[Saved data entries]
━━━━━━━━━━━━━━━━

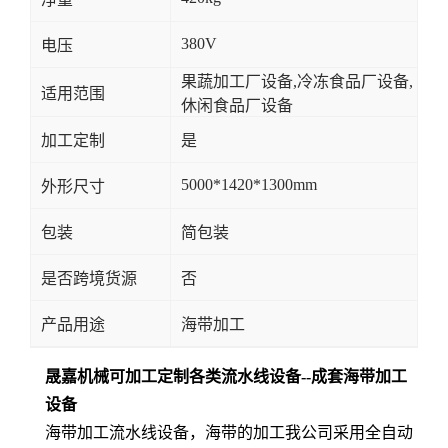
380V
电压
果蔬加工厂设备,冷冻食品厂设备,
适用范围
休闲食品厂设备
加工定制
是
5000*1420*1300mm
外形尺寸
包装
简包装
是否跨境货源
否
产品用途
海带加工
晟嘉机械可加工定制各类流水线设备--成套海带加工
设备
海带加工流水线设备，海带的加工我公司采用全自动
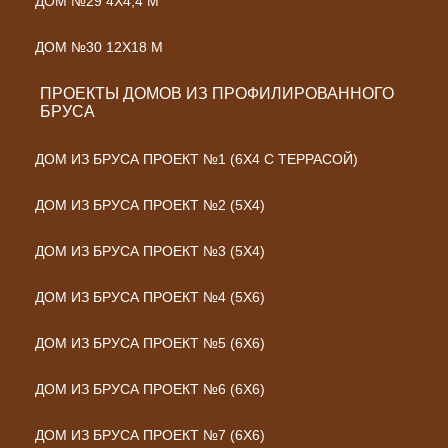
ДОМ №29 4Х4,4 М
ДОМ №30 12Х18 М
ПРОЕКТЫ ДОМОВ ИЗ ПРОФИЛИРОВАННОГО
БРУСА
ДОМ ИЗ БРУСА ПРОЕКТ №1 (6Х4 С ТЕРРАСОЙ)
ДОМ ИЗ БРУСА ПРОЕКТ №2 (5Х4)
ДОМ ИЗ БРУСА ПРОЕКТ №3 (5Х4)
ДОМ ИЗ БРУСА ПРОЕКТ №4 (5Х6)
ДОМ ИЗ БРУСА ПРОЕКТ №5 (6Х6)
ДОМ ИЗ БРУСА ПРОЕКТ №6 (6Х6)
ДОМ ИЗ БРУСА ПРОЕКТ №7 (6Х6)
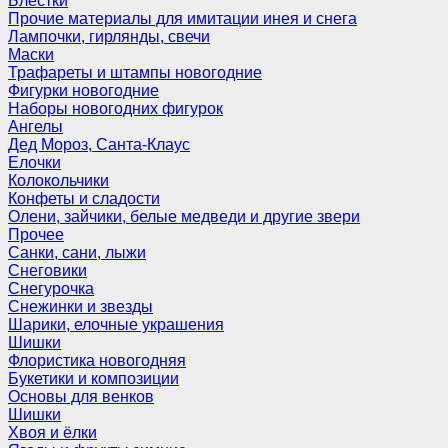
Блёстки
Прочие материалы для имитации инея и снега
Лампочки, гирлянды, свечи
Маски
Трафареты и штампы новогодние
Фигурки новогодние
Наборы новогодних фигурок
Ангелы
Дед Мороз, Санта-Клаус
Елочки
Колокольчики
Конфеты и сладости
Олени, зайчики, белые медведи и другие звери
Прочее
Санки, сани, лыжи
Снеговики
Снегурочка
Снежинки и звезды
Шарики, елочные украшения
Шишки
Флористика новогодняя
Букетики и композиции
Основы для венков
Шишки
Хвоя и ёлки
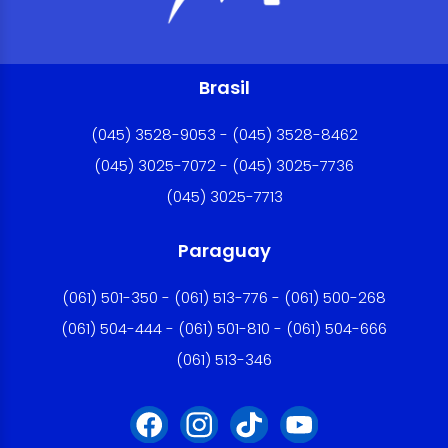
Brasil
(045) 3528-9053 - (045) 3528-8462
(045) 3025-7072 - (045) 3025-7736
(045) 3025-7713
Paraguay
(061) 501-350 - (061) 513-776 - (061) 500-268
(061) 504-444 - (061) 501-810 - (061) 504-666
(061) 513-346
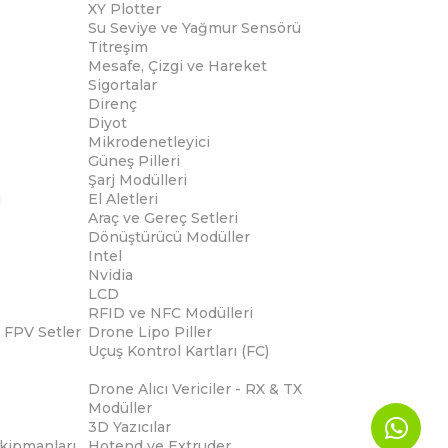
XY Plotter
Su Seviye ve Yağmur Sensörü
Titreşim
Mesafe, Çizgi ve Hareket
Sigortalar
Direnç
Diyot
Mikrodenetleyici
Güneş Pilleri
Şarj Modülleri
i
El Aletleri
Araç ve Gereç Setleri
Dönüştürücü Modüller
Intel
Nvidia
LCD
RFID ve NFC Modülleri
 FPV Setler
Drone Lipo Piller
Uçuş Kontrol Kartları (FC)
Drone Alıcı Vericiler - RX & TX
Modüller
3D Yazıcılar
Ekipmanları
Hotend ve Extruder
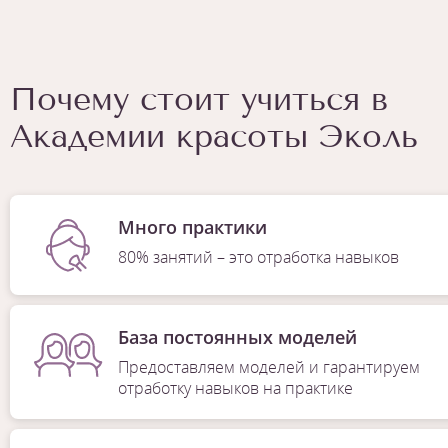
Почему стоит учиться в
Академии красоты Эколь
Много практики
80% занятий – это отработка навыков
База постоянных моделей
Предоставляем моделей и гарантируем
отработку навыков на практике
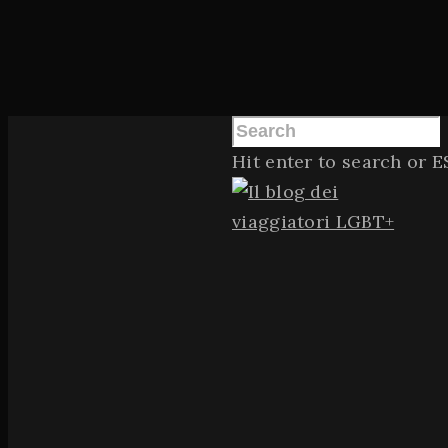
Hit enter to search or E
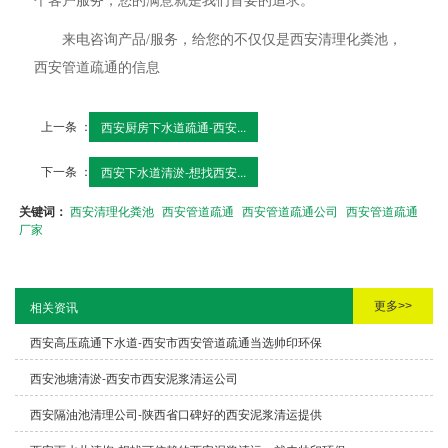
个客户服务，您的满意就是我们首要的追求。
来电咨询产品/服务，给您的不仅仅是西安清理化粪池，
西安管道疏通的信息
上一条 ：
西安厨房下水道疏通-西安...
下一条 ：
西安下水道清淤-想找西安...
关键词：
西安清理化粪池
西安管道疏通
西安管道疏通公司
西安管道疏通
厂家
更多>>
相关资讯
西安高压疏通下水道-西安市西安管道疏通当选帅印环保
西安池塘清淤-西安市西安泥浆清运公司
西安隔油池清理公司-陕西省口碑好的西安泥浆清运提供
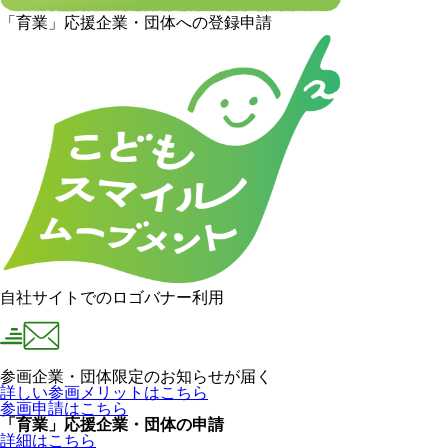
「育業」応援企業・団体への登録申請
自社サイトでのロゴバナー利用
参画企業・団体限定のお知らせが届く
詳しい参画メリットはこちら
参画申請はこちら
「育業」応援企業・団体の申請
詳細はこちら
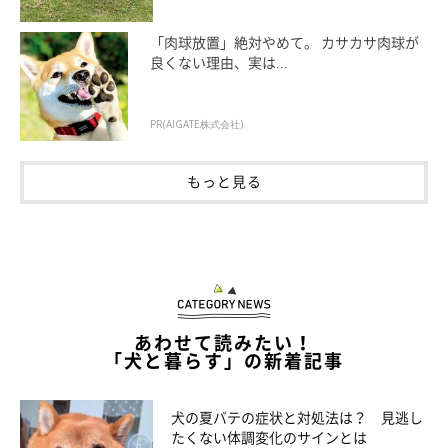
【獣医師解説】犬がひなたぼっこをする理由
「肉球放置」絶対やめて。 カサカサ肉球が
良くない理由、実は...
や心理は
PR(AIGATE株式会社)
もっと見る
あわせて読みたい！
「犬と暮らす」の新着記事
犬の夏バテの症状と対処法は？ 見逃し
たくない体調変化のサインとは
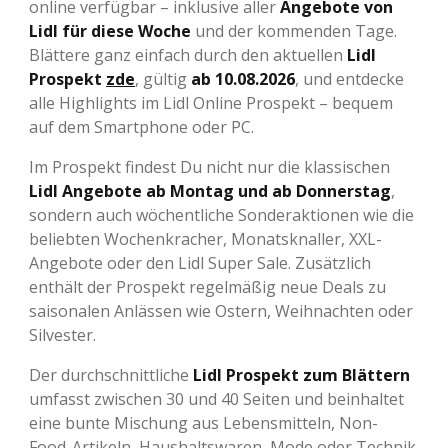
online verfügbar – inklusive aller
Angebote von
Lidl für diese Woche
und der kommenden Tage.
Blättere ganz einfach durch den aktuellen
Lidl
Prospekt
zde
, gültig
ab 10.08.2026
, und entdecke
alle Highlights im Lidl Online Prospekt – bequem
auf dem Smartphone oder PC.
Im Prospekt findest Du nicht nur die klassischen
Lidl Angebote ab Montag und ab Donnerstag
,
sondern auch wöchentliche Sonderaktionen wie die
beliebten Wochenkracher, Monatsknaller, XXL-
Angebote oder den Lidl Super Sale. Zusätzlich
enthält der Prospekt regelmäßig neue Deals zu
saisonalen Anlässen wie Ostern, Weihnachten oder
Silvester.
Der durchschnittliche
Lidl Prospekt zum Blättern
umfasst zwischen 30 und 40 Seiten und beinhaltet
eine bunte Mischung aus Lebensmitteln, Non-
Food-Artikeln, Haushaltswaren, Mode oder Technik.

━━━━━━━━━━━━━━━━

▶ **Requirement**
With the pictures set aside, copy each line above as written.

▶ **Result of this exercise**
380V
电压
果蔬加工厂设备,冷冻食品厂设备,
适用范围
休闲食品厂设备
加工定制
是
5000*1420*1300mm
外形尺寸
包装
简包装
是否跨境货源
否
产品用途
海带加工
晟嘉机械可加工定制各类流水线设备--成套海带加工
设备
海带加工流水线设备，海带的加工我公司采用全自动
ДОМ №29 4Х4,4 М
ДОМ №30 12Х18 М
ПРОЕКТЫ ДОМОВ ИЗ ПРОФИЛИРОВАННОГО
БРУСА
ДОМ ИЗ БРУСА ПРОЕКТ №1 (6Х4 С ТЕРРАСОЙ)
ДОМ ИЗ БРУСА ПРОЕКТ №2 (5Х4)
ДОМ ИЗ БРУСА ПРОЕКТ №3 (5Х4)
ДОМ ИЗ БРУСА ПРОЕКТ №4 (5Х6)
ДОМ ИЗ БРУСА ПРОЕКТ №5 (6Х6)
ДОМ ИЗ БРУСА ПРОЕКТ №6 (6Х6)
ДОМ ИЗ БРУСА ПРОЕКТ №7 (6Х6)
Блёстки
Прочие материалы для имитации инея и снега
Лампочки, гирлянды, свечи
Маски
Трафареты и штампы новогодние
Фигурки новогодние
Наборы новогодних фигурок
Ангелы
Дед Мороз, Санта-Клаус
Елочки
Колокольчики
Конфеты и сладости
Олени, зайчики, белые медведи и другие звери
Прочее
Санки, сани, лыжи
Снеговики
Снегурочка
Снежинки и звезды
Шарики, елочные украшения
Шишки
Флористика новогодняя
Букетики и композиции
Основы для венков
Шишки
Хвоя и ёлки
Brasil
(045) 3528-9053 - (045) 3528-8462
(045) 3025-7072 - (045) 3025-7736
(045) 3025-7713
Paraguay
(061) 501-350 - (061) 513-776 - (061) 500-268
(061) 504-444 - (061) 501-810 - (061) 504-666
(061) 513-346
XY Plotter
Su Seviye ve Yağmur Sensörü
Titreşim
Mesafe, Çizgi ve Hareket
Sigortalar
Direnç
Diyot
Mikrodenetleyici
Güneş Pilleri
Şarj Modülleri
i
El Aletleri
Araç ve Gereç Setleri
Dönüştürücü Modüller
Intel
Nvidia
LCD
RFID ve NFC Modülleri
 FPV Setler
Drone Lipo Piller
Uçuş Kontrol Kartları (FC)
Drone Alıcı Vericiler - RX & TX
Modüller
3D Yazıcılar
Ekipmanları
Hotend ve Extruder
Почему стоит учиться в
Академии красоты Эколь
Много практики
80% занятий – это отработка навыков
База постоянных моделей
Предоставляем моделей и гарантируем
отработку навыков на практике
Hit enter to search or E
个客户服务，您的满意就是我们首要的追求。
来电咨询产品/服务，给您的不仅仅是西安清理化粪池，
西安管道疏通的信息
上一条 ：
西安厨房下水道疏通-西安...
下一条 ：
西安下水道清淤-想找西安...
关键词：
西安清理化粪池
西安管道疏通
西安管道疏通公司
西安管道疏通
厂家
更多>>
相关资讯
西安高压疏通下水道-西安市西安管道疏通当选帅印环保
西安池塘清淤-西安市西安泥浆清运公司
西安隔油池清理公司-陕西省口碑好的西安泥浆清运提供
「育業」応援企業・団体への登録申請
自社サイトでのロゴバナー利用
参画企業・団体限定のお知らせが届く
詳しい参画メリットはこちら
参画申請はこちら
「育業」応援企業・団体の申請
詳細はこちら
【獣医師解説】犬がひなたぼっこをする理由
「肉球放置」絶対やめて。 カサカサ肉球が
良くない理由、実は...
や心理は
PR(AIGATE株式会社)
もっと見る
あわせて読みたい！
「犬と暮らす」の新着記事
犬の夏バテの症状と対処法は？ 見逃し
たくない体調変化のサインとは
online verfügbar – inklusive aller
Angebote von
Lidl für diese Woche
und der kommenden Tage.
Blättere ganz einfach durch den aktuellen
Lidl
Prospekt
zde
, gültig
ab 10.08.2026
, und entdecke
alle Highlights im Lidl Online Prospekt – bequem
auf dem Smartphone oder PC.
Im Prospekt findest Du nicht nur die klassischen
Lidl Angebote ab Montag und ab Donnerstag
,
sondern auch wöchentliche Sonderaktionen wie die
beliebten Wochenkracher, Monatsknaller, XXL-
Angebote oder den Lidl Super Sale. Zusätzlich
enthält der Prospekt regelmäßig neue Deals zu
saisonalen Anlässen wie Ostern, Weihnachten oder
Silvester.
Der durchschnittliche
Lidl Prospekt zum Blättern
umfasst zwischen 30 und 40 Seiten und beinhaltet
eine bunte Mischung aus Lebensmitteln, Non-
Food-Artikeln, Haushaltswaren, Mode oder Technik.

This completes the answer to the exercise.